O que mais pesa contra o factor onírico é que ele leva, inexoravelmente, a uma série de conhecimentos milenares que são rejeitados pelas academias. E um conhecimento leva a outro e assim por diante.





Apesar de tudo, a redescoberta do onírico não foi freada, por mais que se tente encobrir seus benefícios e difamar seus estudiosos. E vem em excelente hora. Desde os primeiros escândalos de Freud que a humanidade vem se tornando mais imediatista e impessoal, desprezando o bem-estar e os sentimentos alheios. Não confundir respeito à privacidade com indiferença, esta tem prevalecido em um mundo voltado exclusivamente para a satisfação imediata e a comodidade. Também por isso muitos orientais não gostam do ocidente, é freqüente um árabe ou um japonês tradicional ser alvo de cochichos nos corredores das universidades, não importa o quanto sejam competentes, mentalmente abertos e dedicados às pesquisas. Não crer é diferente de respeitar, o primeiro é acessório, mas o segundo é compulsório se houver o mínimo de bom senso. Sei que isso vai destruir os sonhos (epa!) de muita gente, mas a ciência formal é machista e segregatória. É uma fogueira de vaidades como qualquer ramo onde existam prestígio e autoridade em alguma coisa. Cientista é gente. A competição é muito maior do que a cooperação, afinal é essa a "lei da seleção natural", conforme deturparam Darwin.


Ainda assim eu sonho, aprendo com os sonhos e ponho em prática, na medida do possível, o aprendido. Pois a mente não é capaz de conceber o que não conhece, qualquer psicólogo recém formado sabe disso.

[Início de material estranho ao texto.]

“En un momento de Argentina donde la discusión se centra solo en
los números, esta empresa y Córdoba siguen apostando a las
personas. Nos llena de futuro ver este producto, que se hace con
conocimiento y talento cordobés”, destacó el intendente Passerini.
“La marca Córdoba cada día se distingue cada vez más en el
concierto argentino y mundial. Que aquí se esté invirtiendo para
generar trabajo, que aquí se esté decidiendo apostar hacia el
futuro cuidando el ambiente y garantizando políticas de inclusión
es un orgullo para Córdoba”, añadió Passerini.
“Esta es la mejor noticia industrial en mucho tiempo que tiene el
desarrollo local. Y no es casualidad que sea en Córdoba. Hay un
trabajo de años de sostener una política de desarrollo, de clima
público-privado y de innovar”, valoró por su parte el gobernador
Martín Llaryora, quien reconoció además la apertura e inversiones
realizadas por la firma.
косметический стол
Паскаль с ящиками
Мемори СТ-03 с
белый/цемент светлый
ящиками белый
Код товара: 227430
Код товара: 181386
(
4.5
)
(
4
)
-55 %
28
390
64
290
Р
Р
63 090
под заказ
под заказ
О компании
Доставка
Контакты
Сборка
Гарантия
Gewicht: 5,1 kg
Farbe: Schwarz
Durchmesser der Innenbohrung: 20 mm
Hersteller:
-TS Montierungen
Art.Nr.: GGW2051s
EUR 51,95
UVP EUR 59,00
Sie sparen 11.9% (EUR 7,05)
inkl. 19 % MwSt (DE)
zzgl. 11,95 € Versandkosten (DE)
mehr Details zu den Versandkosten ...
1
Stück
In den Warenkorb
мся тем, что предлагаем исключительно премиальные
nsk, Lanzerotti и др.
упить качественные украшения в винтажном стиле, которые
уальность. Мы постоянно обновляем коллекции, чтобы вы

Tudo o que temos a aprender está no subconsciente, tudo o que existe está lá registrado, se deixarmos de arrogância e aceitarmos sua ajuda, aprenderemos não só o que buscamos, mas também o que já somos. Uhm... Meio poético, talvez por isso mesmo desagrada a quem não vê seriedade no que não tem aridez. Ainda que os trabalhos de Freud e Jung não sejam para leigos, têm sua poesia, seu encanto subjectivo e estético. Toca no fundo da Alma dando a entender que, se a química falhar, haverá esperança no subconsciente. Mesmo que não haja cura, haverá uma vida melhor e mais dígna. Pois convenhamos, há cegos que não trocam sua percepção apurada por dois olhos sãos. Muitas cegueias ópticas, antes de sua conclusão, denunciam problemas cardiovasculares e imunológicos que os tratamentos alopáticos não detectaram. Depois de uma boa terapia o paciente está pronto para viver (e não enfrentar) a vida.

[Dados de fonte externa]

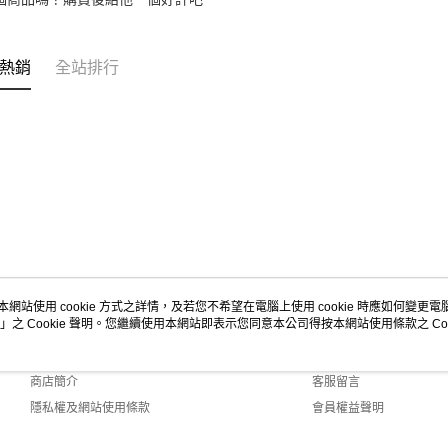
熱銷
全站排行
本網站使用 cookie 方式之詳情，及若您不希望在電腦上使用 cookie 時應如何變更電腦的
」之 Cookie 聲明。您繼續使用本網站即表示您同意本公司得按本網站使用條款之 Coo
關於我們
客服資訊
品牌故事
購物說明
商店簡介
客服留言
隱私權及網站使用條款
會員權益聲明
聯絡我們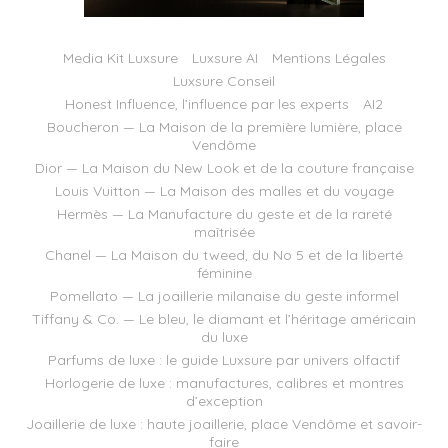
Media Kit Luxsure
Luxsure AI
Mentions Légales
Luxsure Conseil
Honest Influence, l’influence par les experts
AI2
Boucheron — La Maison de la première lumière, place
Vendôme
Dior — La Maison du New Look et de la couture française
Louis Vuitton — La Maison des malles et du voyage
Hermès — La Manufacture du geste et de la rareté
maîtrisée
Chanel — La Maison du tweed, du No 5 et de la liberté
féminine
Pomellato — La joaillerie milanaise du geste informel
Tiffany & Co. — Le bleu, le diamant et l’héritage américain
du luxe
Parfums de luxe : le guide Luxsure par univers olfactif
Horlogerie de luxe : manufactures, calibres et montres
d’exception
Joaillerie de luxe : haute joaillerie, place Vendôme et savoir-
faire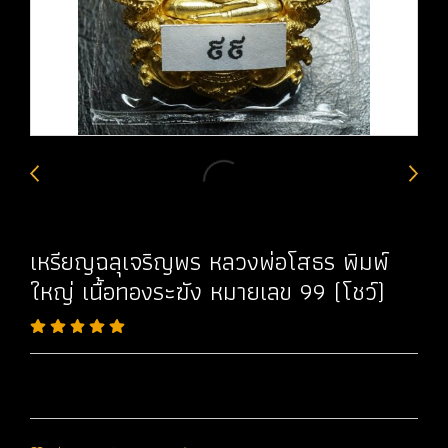
เหรียญฉลุเจริญพร หลวงพ่อโสธร พิมพ์
ใหญ่ เนื้อทองระฆัง หมายเลข 99 (โชว์)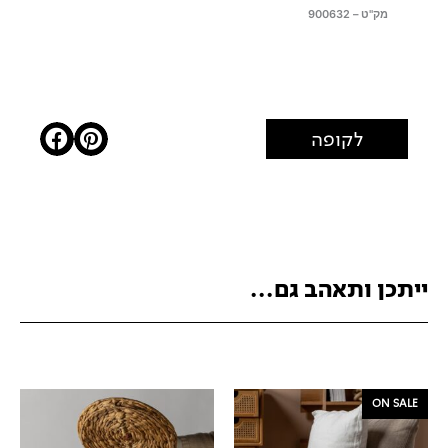
מק"ט – 900632
לקופה
ייתכן ותאהב גם...
ON SALE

Outra coisa que os sonhos nos ensinam , é que somos nós os nossos maiores inimigos, não o vizinho estranho de hábitos anormais. Isso não entra nas cabeças da maioria das pessoas, soa ilógico, tão ilógico quanto uma partícula subatômica que parece adivinhar quando queremos observá-la. Enquanto um grupo consome recursos para provar que "Deus não existe", outro crescente usa recursos nem sempre maiores para resolver os problemas da humanidade. Não conseguem explicar? Vêem se realmente funciona. Funcionou, passam a estudar o que conseguirem. É assim que age um cientista de verdade, foi assim que agiram Freud e Jung, que mesmo separados plantaram a semente de sanidade, a mesma que poderá ser a diferença entre o colapso social e a retomada do progresso e da tentativa de união mundial. Um sonho distante, mas não inacessível.

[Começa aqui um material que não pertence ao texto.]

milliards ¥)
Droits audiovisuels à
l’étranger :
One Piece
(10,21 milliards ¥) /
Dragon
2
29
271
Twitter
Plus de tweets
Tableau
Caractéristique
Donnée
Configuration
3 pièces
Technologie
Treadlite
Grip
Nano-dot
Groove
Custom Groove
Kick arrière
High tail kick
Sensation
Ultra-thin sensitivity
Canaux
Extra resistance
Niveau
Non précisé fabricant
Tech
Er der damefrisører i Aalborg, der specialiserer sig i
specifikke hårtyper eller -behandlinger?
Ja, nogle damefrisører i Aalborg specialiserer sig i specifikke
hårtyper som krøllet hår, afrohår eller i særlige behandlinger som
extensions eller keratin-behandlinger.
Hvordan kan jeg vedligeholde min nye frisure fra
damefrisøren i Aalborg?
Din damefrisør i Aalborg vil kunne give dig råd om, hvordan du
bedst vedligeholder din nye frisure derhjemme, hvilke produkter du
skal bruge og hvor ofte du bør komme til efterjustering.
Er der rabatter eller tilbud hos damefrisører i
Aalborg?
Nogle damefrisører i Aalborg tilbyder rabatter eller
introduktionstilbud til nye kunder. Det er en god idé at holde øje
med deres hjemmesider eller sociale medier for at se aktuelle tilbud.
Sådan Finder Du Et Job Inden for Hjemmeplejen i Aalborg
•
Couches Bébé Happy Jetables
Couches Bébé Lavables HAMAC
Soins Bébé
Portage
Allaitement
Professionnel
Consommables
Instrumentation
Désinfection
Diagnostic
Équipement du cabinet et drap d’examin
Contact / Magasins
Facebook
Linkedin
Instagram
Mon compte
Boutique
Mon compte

Encerro esta onirisséia dizendo que a natureza não é estúpida. Tudo o que existe é útil, ainda que seja o seu cunhado, ele pode servir de peso de papel. Sonhos criativos não existiriam se não tivessem serventia, portanto não são simplesmente reparadores cerebrais e revisores da rotina diária. Para isso bastaria atenuar a maioria das funções cerebrais, sem gastar energia na produção de imagens complexas e malucas. O que teria nos condenado à idade das cavernas pela eternidade. Por conseqüência, nos privaria do que somos capazes de fazer de bom, belo e et cétera. Falei demais. Tchau.